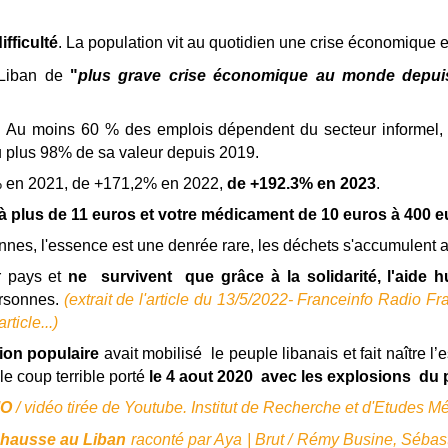
ifficulté
. La population vit au quotidien une crise économique e
 Liban de
"
plus grave crise économique au monde depui
 Au moins 60 % des emplois dépendent du secteur informel, 
du plus 98% de sa valeur depuis 2019.
% en 2021, de +171,2% en 2022,
de
+192.3% en 2023
.
à plus de 11 euros et votre médicament de 10 euros à 400 e
iennes, l'essence est une denrée rare, les déchets s'accumulent 
r pays et
ne survivent que grâce à la solidarité, l'aide 
ersonnes.
(extrait de l'article du 13/5/2022- Franceinfo Radio Fr
article...)
ion populaire
avait mobilisé le peuple libanais et fait naître 
 coup terrible porté
le 4 aout 2020 avec les explosions du 
MO
/ vidéo tirée de Youtube. Institut de Recherche et d'Etudes M
n hausse au Liban
raconté par Aya | Brut / Rémy Busine, Sébast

> [EXERCISE]:
Find the word "crise" in the listing and copy each line that contains it.

> [RESULT OF THIS TASK]:
. La population vit au quotidien une crise économique e
plus grave crise économique au monde depui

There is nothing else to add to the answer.